INSTRUCTIONS FOR THE TASK — Sift the material for lines containing "innerhalb", and return them.

THE DATA —
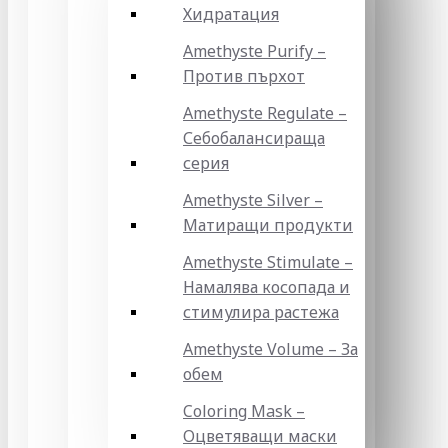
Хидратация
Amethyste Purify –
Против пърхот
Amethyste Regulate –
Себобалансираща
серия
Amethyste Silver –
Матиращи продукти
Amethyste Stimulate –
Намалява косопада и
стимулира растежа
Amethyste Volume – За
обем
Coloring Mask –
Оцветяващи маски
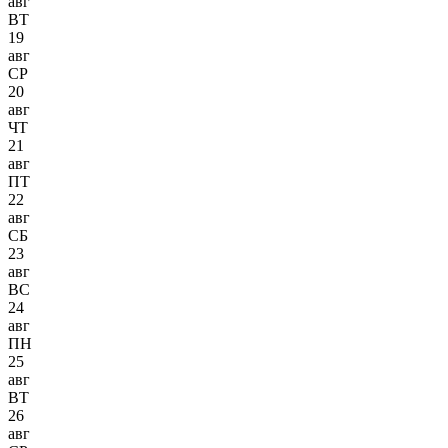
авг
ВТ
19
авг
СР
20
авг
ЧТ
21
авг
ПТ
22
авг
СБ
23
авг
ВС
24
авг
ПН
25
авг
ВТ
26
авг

--

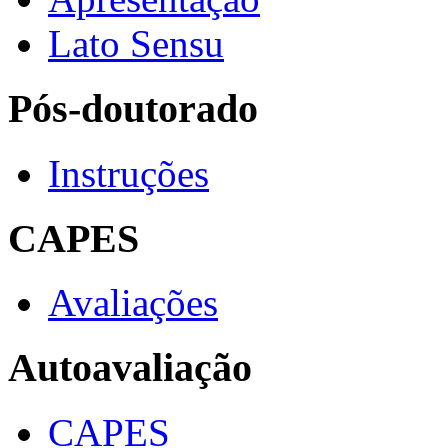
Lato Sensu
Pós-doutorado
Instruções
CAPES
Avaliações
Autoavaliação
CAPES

==

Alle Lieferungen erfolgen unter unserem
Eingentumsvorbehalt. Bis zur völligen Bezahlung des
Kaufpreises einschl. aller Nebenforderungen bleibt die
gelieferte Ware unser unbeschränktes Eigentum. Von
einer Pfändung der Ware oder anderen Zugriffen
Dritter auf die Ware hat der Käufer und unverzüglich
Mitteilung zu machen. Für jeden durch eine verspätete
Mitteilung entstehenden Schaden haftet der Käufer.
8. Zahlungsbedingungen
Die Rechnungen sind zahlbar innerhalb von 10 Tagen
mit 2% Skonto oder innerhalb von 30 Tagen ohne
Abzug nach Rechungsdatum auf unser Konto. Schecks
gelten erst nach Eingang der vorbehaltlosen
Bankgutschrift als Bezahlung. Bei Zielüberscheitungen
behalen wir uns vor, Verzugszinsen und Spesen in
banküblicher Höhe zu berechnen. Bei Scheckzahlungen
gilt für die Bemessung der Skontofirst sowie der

ANSWER SECTION —
Die Rechnungen sind zahlbar innerhalb von 10 Tagen
mit 2% Skonto oder innerhalb von 30 Tagen ohne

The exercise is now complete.